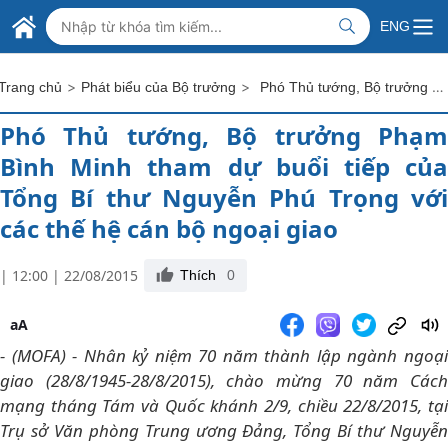
Skip to Main Content
BỘ NGOẠI GIAO VIỆT NAM
ENG
MINISTRY OF FOREIGN AFFAIRS
>
>
Phó Thủ tướng, Bộ trưởng Phạm Bình Minh tham dự buổi tiếp của Tổng Bí thư Nguyễn Phú Trọng với các thế hệ cán bộ ngoại giao
Trang chủ
Phát biểu của Bộ trưởng
Phó Thủ tướng, Bộ trưởng Phạm
Bình Minh tham dự buổi tiếp của
Tổng Bí thư Nguyễn Phú Trọng với
các thế hệ cán bộ ngoại giao
| 12:00 | 22/08/2015
Thích
0
aA
- (MOFA) - Nhân kỷ niệm 70 năm thành lập ngành ngoại
giao (28/8/1945-28/8/2015), chào mừng 70 năm Cách
mạng tháng Tám và Quốc khánh 2/9, chiều 22/8/2015, tại
Trụ sở Văn phòng Trung ương Đảng, Tổng Bí thư Nguyễn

Try it: Retype word for word all the material given above, and keep the pictures out.

The completed task:
Skip to Main Content
BỘ NGOẠI GIAO VIỆT NAM
ENG
MINISTRY OF FOREIGN AFFAIRS
>
>
Phó Thủ tướng, Bộ trưởng Phạm Bình Minh tham dự buổi tiếp của Tổng Bí thư Nguyễn Phú Trọng với các thế hệ cán bộ ngoại giao
Trang chủ
Phát biểu của Bộ trưởng
Phó Thủ tướng, Bộ trưởng Phạm
Bình Minh tham dự buổi tiếp của
Tổng Bí thư Nguyễn Phú Trọng với
các thế hệ cán bộ ngoại giao
| 12:00 | 22/08/2015
Thích
0
aA
- (MOFA) - Nhân kỷ niệm 70 năm thành lập ngành ngoại
giao (28/8/1945-28/8/2015), chào mừng 70 năm Cách
mạng tháng Tám và Quốc khánh 2/9, chiều 22/8/2015, tại
Trụ sở Văn phòng Trung ương Đảng, Tổng Bí thư Nguyễn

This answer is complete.